### EXERCISE DIRECTIONS:
The pictures stay out; all of the data is to be printed exactly.
-- Opening Marker --
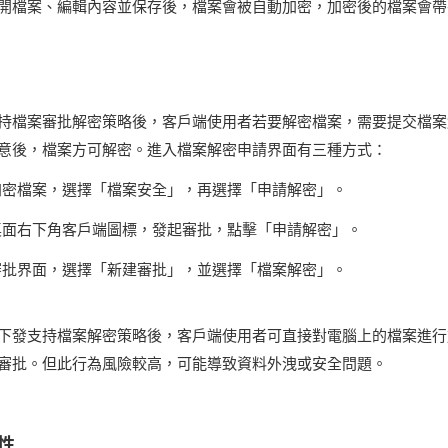
開檔案、編輯內容並保存後，檔案會被自動加密，加密後的檔案會帶
持檔案審批解密策略後，客戶端使用者若要解密檔案，需要提交檔案
意後，檔案方可解密。進入檔案解密申請界面有三種方式：
加密檔案，選擇「檔案安全」，再選擇「申請解密」。
桌面右下角客戶端圖標，發起審批，點擊「申請解密」。
審批界面，選擇「新建審批」，並選擇「檔案解密」。
下發支持檔案解密策略後，客戶端使用者可直接對電腦上的檔案進行
審批。但此行為風險較高，可能導致資料外洩或安全問題。
性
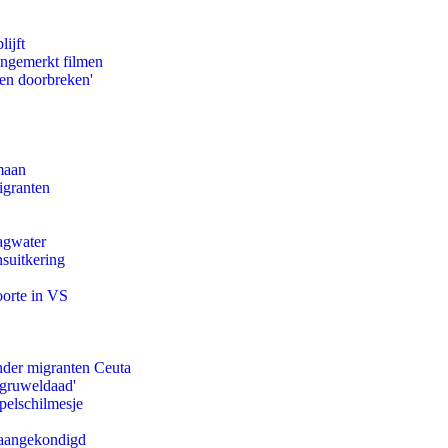
ijft
ongemerkt filmen
pen doorbreken'
maan
igranten
agwater
suitkering
oorte in VS
onder migranten Ceuta
'gruweldaad'
pelschilmesje
g aangekondigd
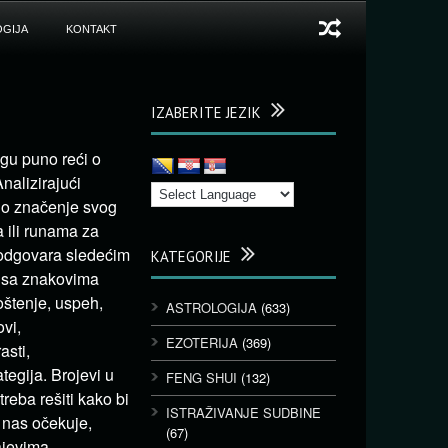
GIJA
KONTAKT
IZABERITE JEZIK
gu puno reći o
nalizirajući
eno značenje svog
a ili runama za
 odgovara sledećim
KATEGORIJE
i sa znakovima
poštenje, uspeh,
ASTROLOGIJA
(633)
ovi,
EZOTERIJA
(369)
asti,
ategija. Brojevi u
FENG SHUI
(132)
reba rešiti kako bi
ISTRAŽIVANJE SUDBINE
 nas očekuje,
(67)
ajevima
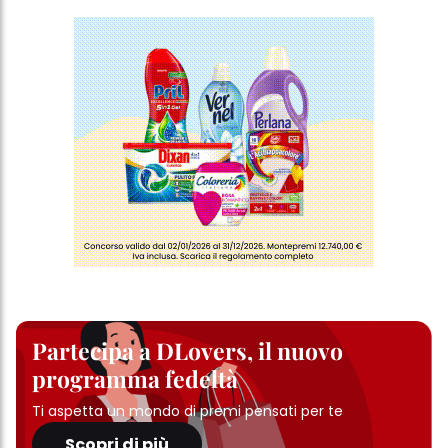
particolare sul loro periodo di conservazione, consultare le
informazioni dettagliate su ciascun cookie disponibili facendo
clic su "modifica" di seguito".
Se fai clic su "Modifica" potrai trovare maggiori informazioni sul
trattamento dei tuoi dati / sull'uso dei cookie e consentirli per uno o
più degli scopi sopra menzionati. Cliccando su "Accetta tutto",
acconsenti all'uso dei cookie e al trattamento dei tuoi dati
personali per tutte le finalità sopra indicate. Se fai clic su "Rifiuta",
verranno utilizzati solo i cookie tecnicamente necessari per fornirti
questo sito web.
Partecipa a DLovers, il nuovo
programma fedeltà
Ti aspetta un mondo di premi pensati per te
Scopri di più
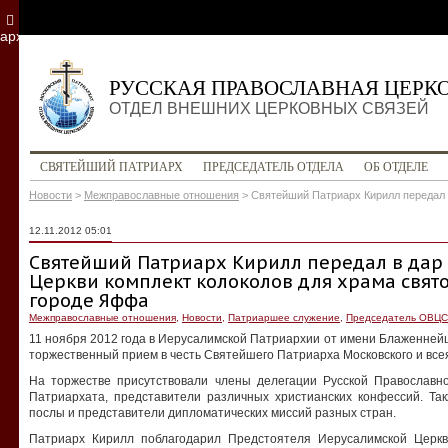
архив
РУССКАЯ ПРАВОСЛАВНАЯ ЦЕРК
ОТДЕЛ ВНЕШНИХ ЦЕРКОВНЫХ СВЯЗЕЙ
СВЯТЕЙШИЙ ПАТРИАРХ
ПРЕДСЕДАТЕЛЬ ОТДЕЛА
ОБ ОТДЕЛЕ
Новости
>
Межправославные отношения
>
Святейший Патриарх Кирилл передал 
12.11.2012 05:01
Святейший Патриарх Кирилл передал в дар
Церкви комплект колоколов для храма свят
городе Яффа
Межправославные отношения
,
Новости
,
Патриаршее служение
,
Председатель ОВЦС
11 ноября 2012 года в Иерусалимской Патриархии от имени Блаженне
торжественный прием в честь Святейшего Патриарха Московского и все
На торжестве присутствовали члены делегации Русской Православн
Патриархата, представители различных христианских конфессий. Та
послы и представители дипломатических миссий разных стран.
Патриарх Кирилл поблагодарил Предстоятеля Иерусалимской Церкви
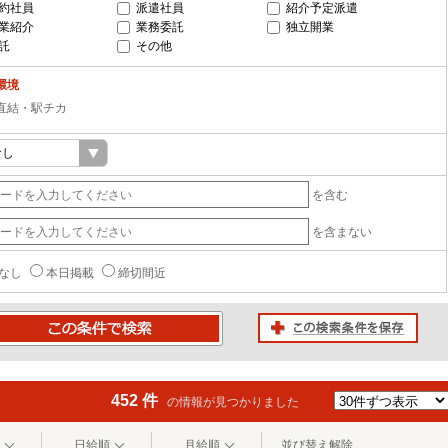
約社員
派遣社員
紹介予定派遣
業紹介
業務委託
独立開業
託
その他
環境
直結・駅チカ
を含む
を含まない
なし
本日掲載
締切間近
この検索条件を保存
条件で検索
452 件
の情報が見つかりました
日給順
月給順
並び替え解除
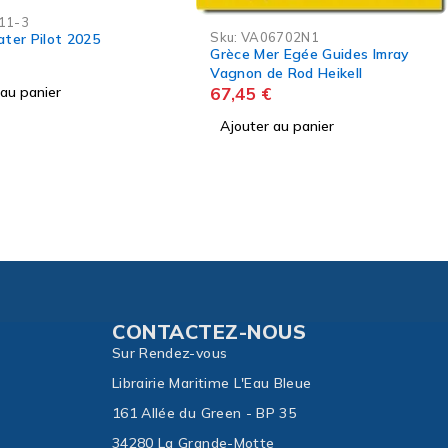
-5%
6702N1
Sku:
VA00170N1
r Egée Guides Imray
Guide Italie Imray Vagnon De
e Rod Heikell
San Remo ? Brindisi, Sicile et
Malte
67,45
€
71,00
€
 au panier
Ajouter au panier
CONTACTEZ-NOUS
Sur Rendez-vous
Librairie Maritime L'Eau Bleue
161 Allée du Green - BP 35
34280 La Grande-Motte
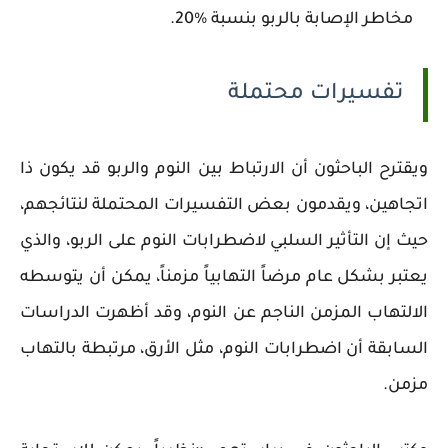
مخاطر الإصابة بالربو بنسبة %20.
تفسيرات محتملة
ويقترح الباحثون أن الارتباط بين النوم والربو قد يكون ذا
اتجاهين، ويقدمون بعض التفسيرات المحتملة لنتائجهم،
حيث إن التأثير السلبي لاضطرابات النوم على الربو، والذي
يعتبر بشكل عام مرضاً التهابياً مزمناً، يمكن أن يتوسطه
الالتهاب المزمن الناجم عن النوم، وقد أظهرت الدراسات
السابقة أن اضطرابات النوم، مثل الأرق، مرتبطة بالتهاب
مزمن.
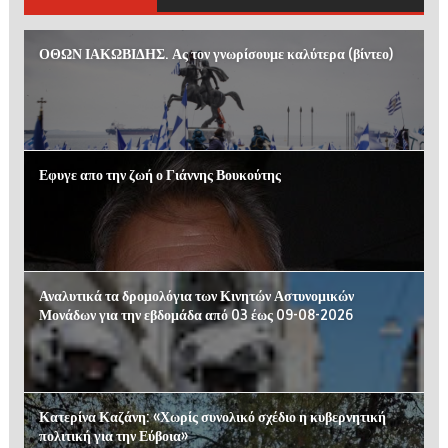
ΟΘΩΝ ΙΑΚΩΒΙΔΗΣ. Ας τον γνωρίσουμε καλύτερα (βίντεο)
Εφυγε απο την ζωή ο Γιάννης Βουκούτης
Αναλυτικά τα δρομολόγια των Κινητών Αστυνομικών
Μονάδων για την εβδομάδα από 03 έως 09-08-2026
Κατερίνα Καζάνη: «Χωρίς συνολικό σχέδιο η κυβερνητική
πολιτική για την Εύβοια»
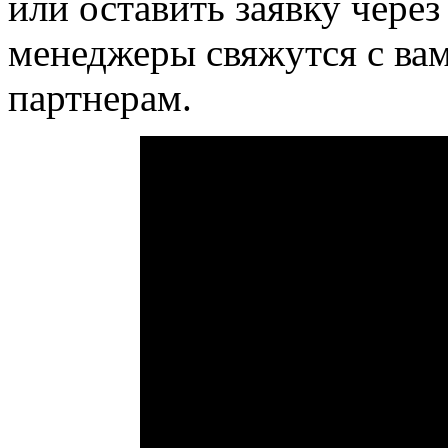
или оставить заявку чере
менеджеры свяжутся с ва
партнерам.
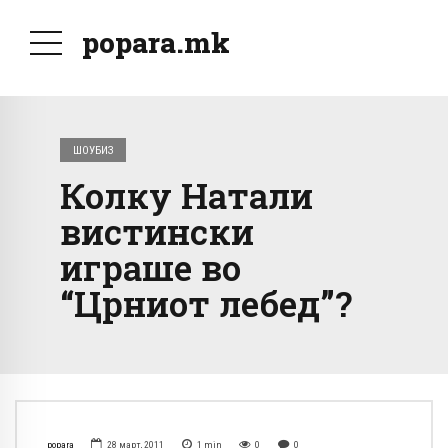
popara.mk
ШОУБИЗ
Колку Натали
вистински
играше во
“Црниот лебед”?
popara
28 март, 2011
1
min
0
0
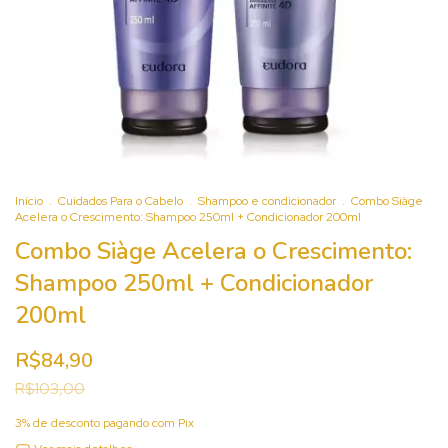
Início
.
Cuidados Para o Cabelo
.
Shampoo e condicionador
.
Combo Siàge
Acelera o Crescimento: Shampoo 250ml + Condicionador 200ml
Combo Siàge Acelera o Crescimento:
Shampoo 250ml + Condicionador
200ml
R$84,90
R$103,00
3% de desconto
pagando com Pix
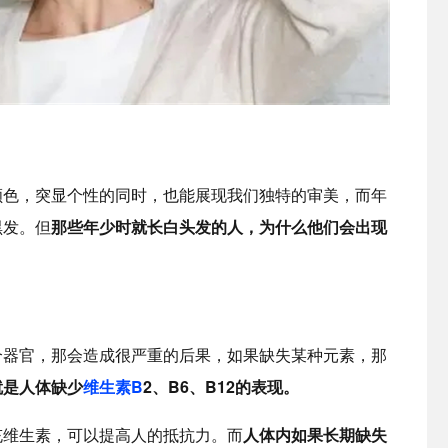
颜色，突显个性的同时，也能展现我们独特的审美，而年
黑发。但
那些年少时就长白头发的人，为什么他们会出现
个器官，那会造成很严重的后果，如果缺失某种元素，那
就是人体缺少
维生素B
2、B6、B12的表现。
充维生素，可以提高人的抵抗力。而
人体内如果长期缺失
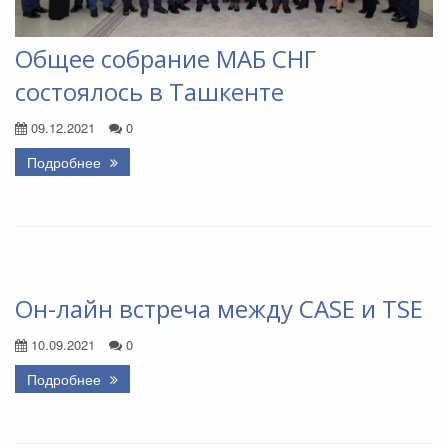
Общее собрание МАБ СНГ
состоялось в Ташкенте
09.12.2021
0
Подробнее
Он-лайн встреча между CASE и TSE
10.09.2021
0
Подробнее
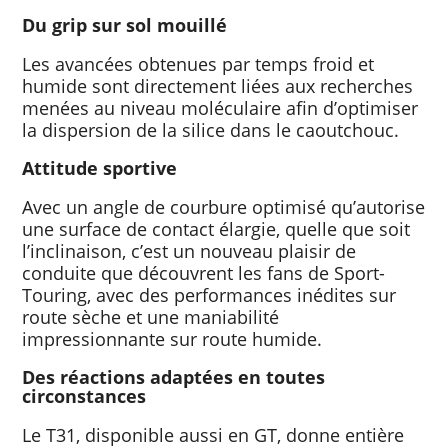
Du grip sur sol mouillé
Les avancées obtenues par temps froid et
humide sont directement liées aux recherches
menées au niveau moléculaire afin d’optimiser
la dispersion de la silice dans le caoutchouc.
Attitude sportive
Avec un angle de courbure optimisé qu’autorise
une surface de contact élargie, quelle que soit
l’inclinaison, c’est un nouveau plaisir de
conduite que découvrent les fans de Sport-
Touring, avec des performances inédites sur
route sèche et une maniabilité
impressionnante sur route humide.
Des réactions adaptées en toutes
circonstances
Le T31, disponible aussi en GT, donne entière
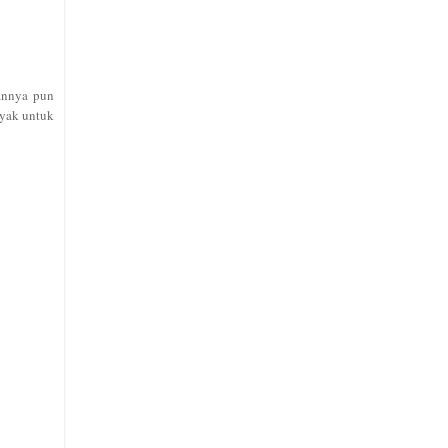
annya pun
nyak untuk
-- Closing Marker --
### SOLUTION TO THIS TASK:
開檔案、編輯內容並保存後，檔案會被自動加密，加密後的檔案會帶
持檔案審批解密策略後，客戶端使用者若要解密檔案，需要提交檔案
意後，檔案方可解密。進入檔案解密申請界面有三種方式：
加密檔案，選擇「檔案安全」，再選擇「申請解密」。
桌面右下角客戶端圖標，發起審批，點擊「申請解密」。
審批界面，選擇「新建審批」，並選擇「檔案解密」。
下發支持檔案解密策略後，客戶端使用者可直接對電腦上的檔案進行
審批。但此行為風險較高，可能導致資料外洩或安全問題。
性
ijft
ongemerkt filmen
pen doorbreken'
maan
igranten
agwater
suitkering
oorte in VS
onder migranten Ceuta
'gruweldaad'
pelschilmesje
g aangekondigd
GIJA
KONTAKT
IZABERITE JEZIK
gu puno reći o
nalizirajući
eno značenje svog
a ili runama za
 odgovara sledećim
KATEGORIJE
i sa znakovima
poštenje, uspeh,
ASTROLOGIJA
(633)
ovi,
EZOTERIJA
(369)
asti,
ategija. Brojevi u
FENG SHUI
(132)
reba rešiti kako bi
ISTRAŽIVANJE SUDBINE
 nas očekuje,
(67)
ajevima
particolare sul loro periodo di conservazione, consultare le
informazioni dettagliate su ciascun cookie disponibili facendo
clic su "modifica" di seguito".
Se fai clic su "Modifica" potrai trovare maggiori informazioni sul
trattamento dei tuoi dati / sull'uso dei cookie e consentirli per uno o
più degli scopi sopra menzionati. Cliccando su "Accetta tutto",
acconsenti all'uso dei cookie e al trattamento dei tuoi dati
personali per tutte le finalità sopra indicate. Se fai clic su "Rifiuta",
verranno utilizzati solo i cookie tecnicamente necessari per fornirti
questo sito web.
Partecipa a DLovers, il nuovo
programma fedeltà
Ti aspetta un mondo di premi pensati per te
Scopri di più
архив
РУССКАЯ ПРАВОСЛАВНАЯ ЦЕРК
ОТДЕЛ ВНЕШНИХ ЦЕРКОВНЫХ СВЯЗЕЙ
СВЯТЕЙШИЙ ПАТРИАРХ
ПРЕДСЕДАТЕЛЬ ОТДЕЛА
ОБ ОТДЕЛЕ
Новости
>
Межправославные отношения
>
Святейший Патриарх Кирилл передал 
12.11.2012 05:01
Святейший Патриарх Кирилл передал в дар
Церкви комплект колоколов для храма свят
городе Яффа
Межправославные отношения
,
Новости
,
Патриаршее служение
,
Председатель ОВЦС
11 ноября 2012 года в Иерусалимской Патриархии от имени Блаженне
торжественный прием в честь Святейшего Патриарха Московского и все
На торжестве присутствовали члены делегации Русской Православн
Патриархата, представители различных христианских конфессий. Та
послы и представители дипломатических миссий разных стран.
Патриарх Кирилл поблагодарил Предстоятеля Иерусалимской Церкви
約社員
派遣社員
紹介予定派遣
業紹介
業務委託
独立開業
託
その他
環境
直結・駅チカ
を含む
を含まない
なし
本日掲載
締切間近
この検索条件を保存
条件で検索
452 件
の情報が見つかりました
日給順
月給順
並び替え解除
-5%
6702N1
Sku:
VA00170N1
r Egée Guides Imray
Guide Italie Imray Vagnon De
e Rod Heikell
San Remo ? Brindisi, Sicile et
Malte
67,45
€
71,00
€
 au panier
Ajouter au panier
CONTACTEZ-NOUS
Sur Rendez-vous
Librairie Maritime L'Eau Bleue
161 Allée du Green - BP 35
34280 La Grande-Motte
مخاطر الإصابة بالربو بنسبة %20.
تفسيرات محتملة
ويقترح الباحثون أن الارتباط بين النوم والربو قد يكون ذا
اتجاهين، ويقدمون بعض التفسيرات المحتملة لنتائجهم،
حيث إن التأثير السلبي لاضطرابات النوم على الربو، والذي
يعتبر بشكل عام مرضاً التهابياً مزمناً، يمكن أن يتوسطه
الالتهاب المزمن الناجم عن النوم، وقد أظهرت الدراسات
السابقة أن اضطرابات النوم، مثل الأرق، مرتبطة بالتهاب
مزمن.
ΟΘΩΝ ΙΑΚΩΒΙΔΗΣ. Ας τον γνωρίσουμε καλύτερα (βίντεο)
Εφυγε απο την ζωή ο Γιάννης Βουκούτης
Αναλυτικά τα δρομολόγια των Κινητών Αστυνομικών
Μονάδων για την εβδομάδα από 03 έως 09-08-2026
Κατερίνα Καζάνη: «Χωρίς συνολικό σχέδιο η κυβερνητική
πολιτική για την Εύβοια»
или оставить заявку чере
менеджеры свяжутся с ва
партнерам.
popara.mk
ШОУБИЗ
Колку Натали
вистински
играше во
“Црниот лебед”?
popara
28 март, 2011
1
min
0
0
Início
.
Cuidados Para o Cabelo
.
Shampoo e condicionador
.
Combo Siàge
Acelera o Crescimento: Shampoo 250ml + Condicionador 200ml
Combo Siàge Acelera o Crescimento:
Shampoo 250ml + Condicionador
200ml
R$84,90
R$103,00
3% de desconto
pagando com Pix
颜色，突显个性的同时，也能展现我们独特的审美，而年
黑发。但
那些年少时就长白头发的人，为什么他们会出现
个器官，那会造成很严重的后果，如果缺失某种元素，那
就是人体缺少
维生素B
2、B6、B12的表现。
充维生素，可以提高人的抵抗力。而
人体内如果长期缺失
Общее собрание МАБ СНГ
состоялось в Ташкенте
09.12.2021
0
Подробнее
Он-лайн встреча между CASE и TSE
10.09.2021
0
Подробнее
Du grip sur sol mouillé
Les avancées obtenues par temps froid et
humide sont directement liées aux recherches
menées au niveau moléculaire afin d’optimiser
la dispersion de la silice dans le caoutchouc.
Attitude sportive
Avec un angle de courbure optimisé qu’autorise
une surface de contact élargie, quelle que soit
l’inclinaison, c’est un nouveau plaisir de
conduite que découvrent les fans de Sport-
Touring, avec des performances inédites sur
route sèche et une maniabilité
impressionnante sur route humide.
Des réactions adaptées en toutes
circonstances
Le T31, disponible aussi en GT, donne entière
annya pun
nyak untuk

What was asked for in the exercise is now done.